▶ **Information provided**:
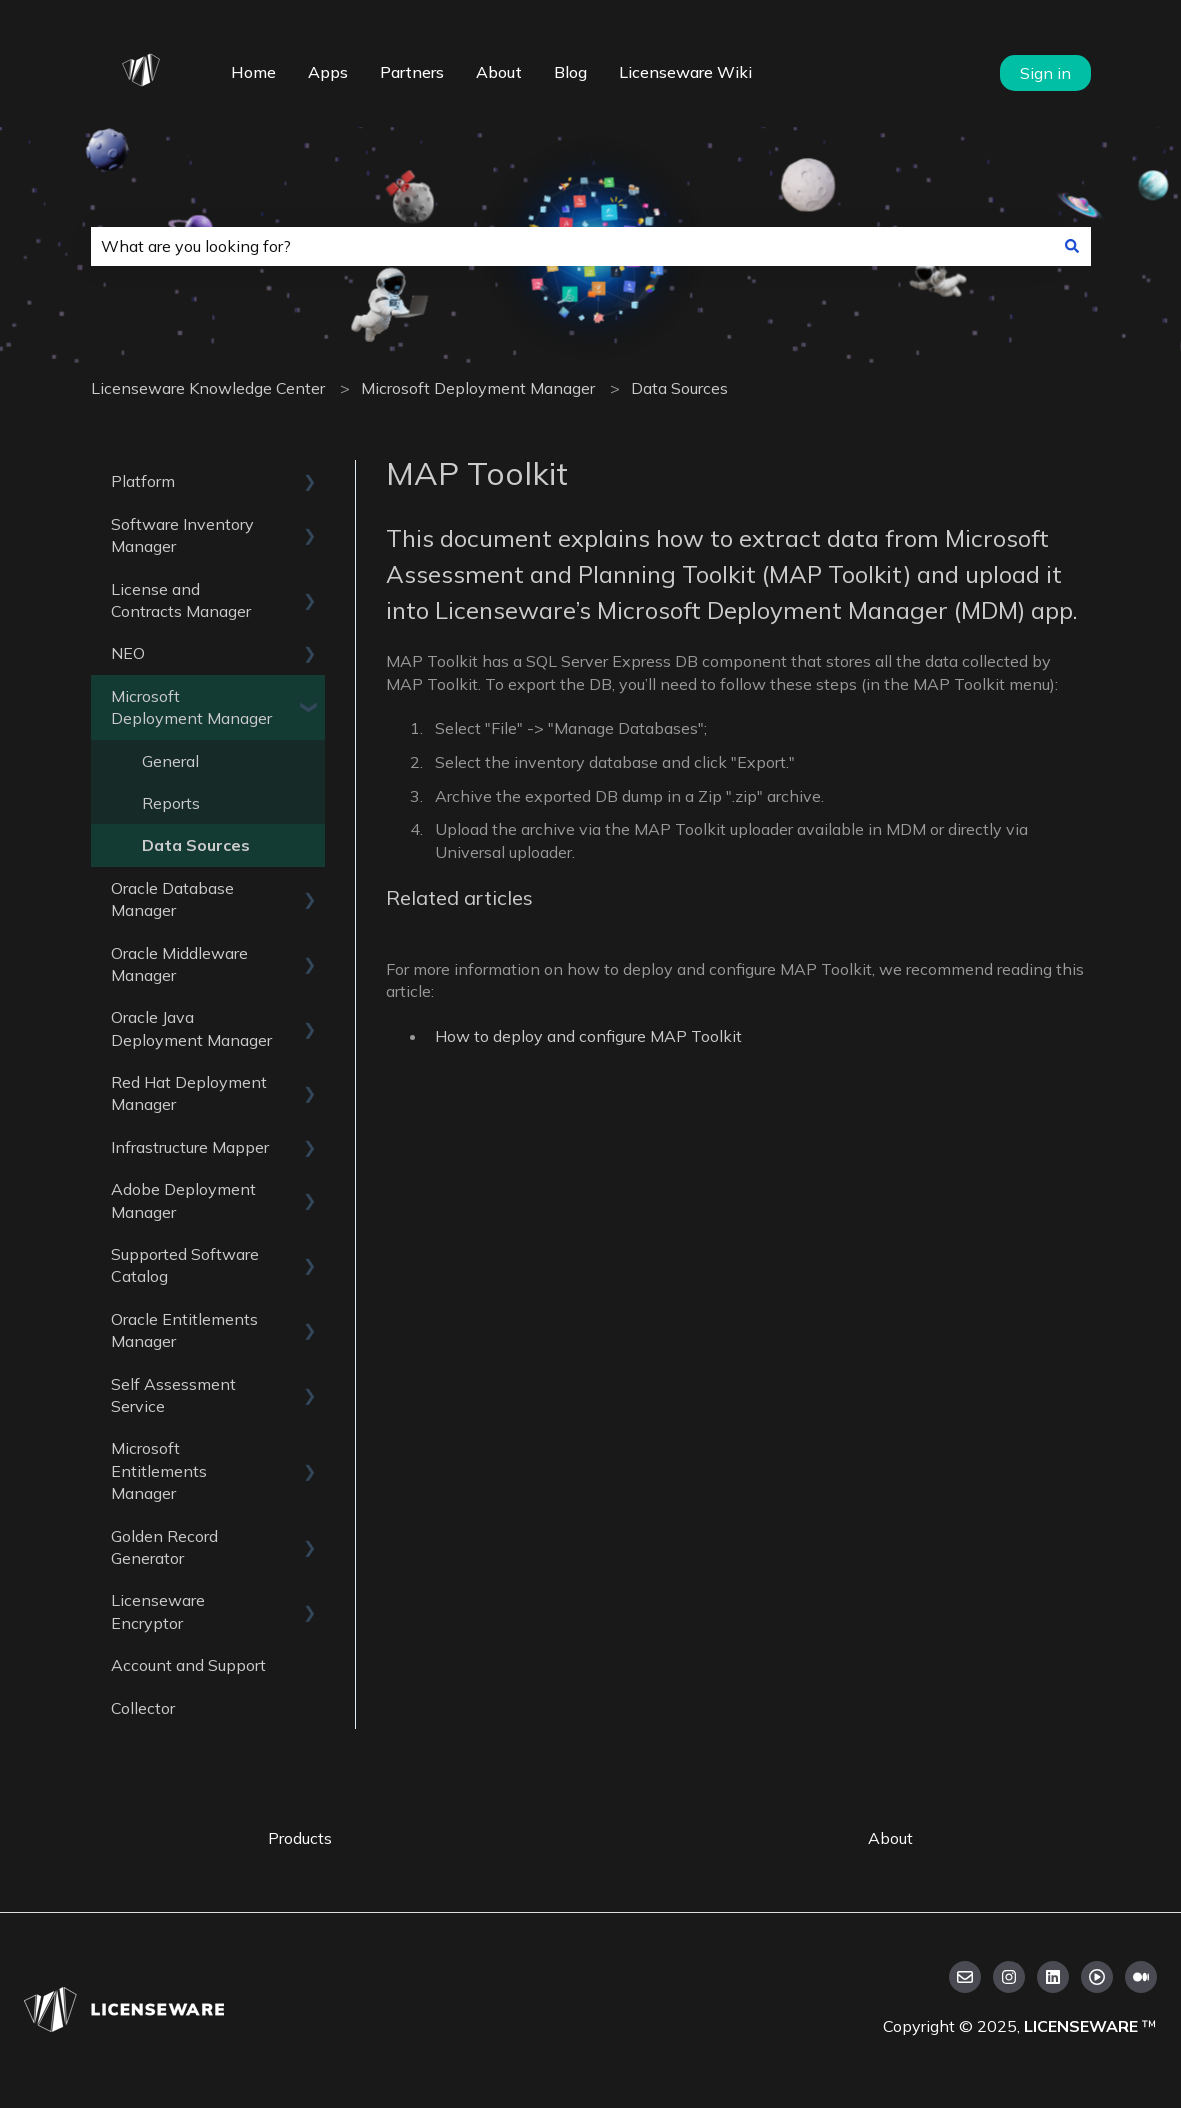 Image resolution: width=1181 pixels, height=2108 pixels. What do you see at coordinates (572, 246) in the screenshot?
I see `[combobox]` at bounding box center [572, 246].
---
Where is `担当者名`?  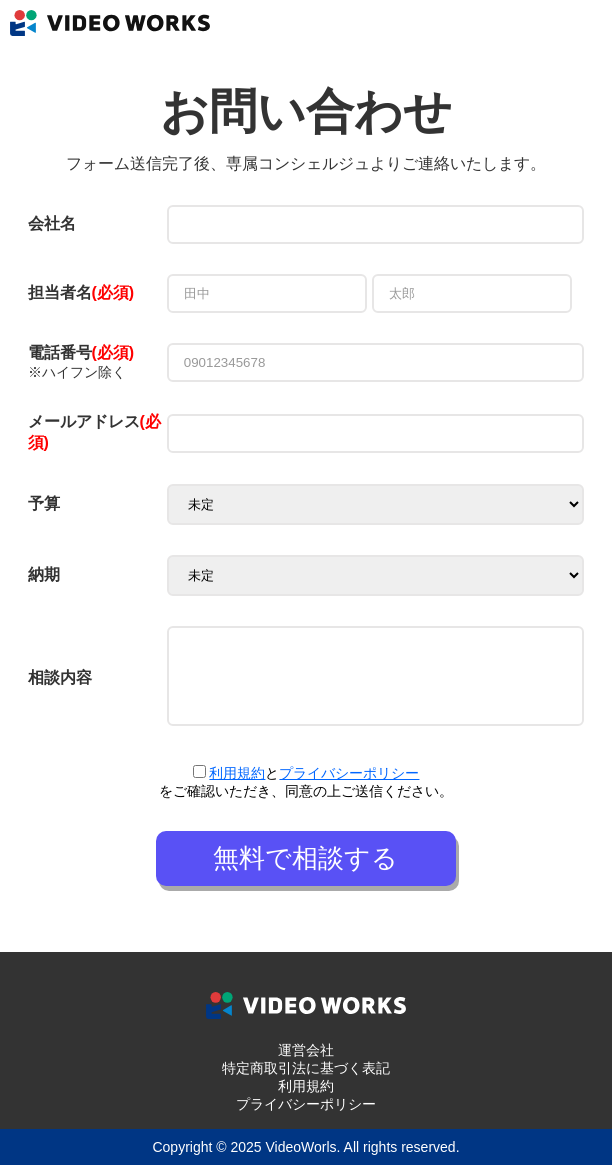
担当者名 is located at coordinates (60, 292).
---
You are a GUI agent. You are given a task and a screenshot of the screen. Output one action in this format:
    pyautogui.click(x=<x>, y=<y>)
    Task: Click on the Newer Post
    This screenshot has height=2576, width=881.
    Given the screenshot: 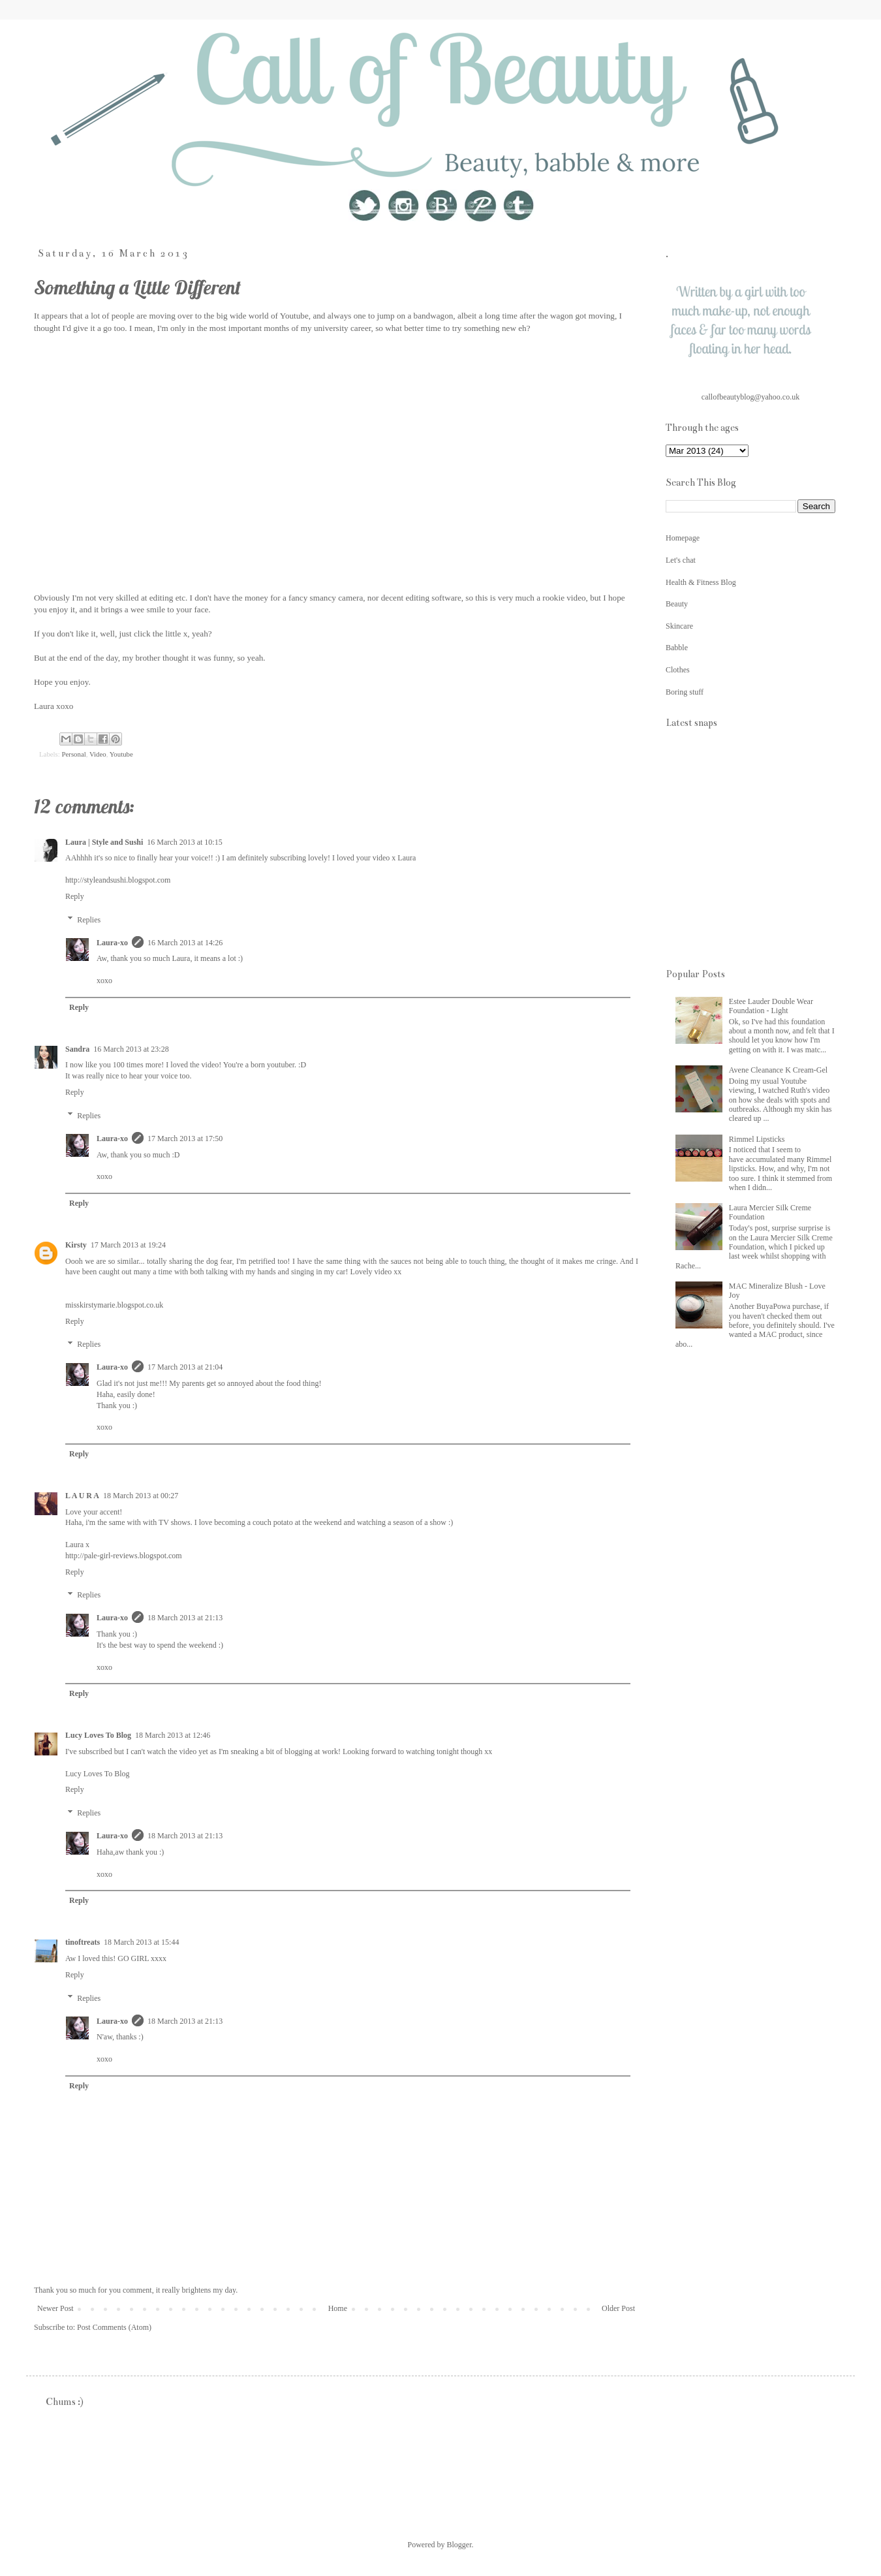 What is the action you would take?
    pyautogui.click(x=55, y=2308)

▶ **What to do**: In the records above, the line with "You are a GUI" marks the start and the line with "This screenshot has" marks the end; copy that stretch exactly, both lines included, and nothing else.

▶ **Task result**:
You are a GUI agent. You are given a task and a screenshot of the screen. Output one action in this format:
    pyautogui.click(x=<x>, y=<y>)
    Task: Click on the Newer Post
    This screenshot has height=2576, width=881.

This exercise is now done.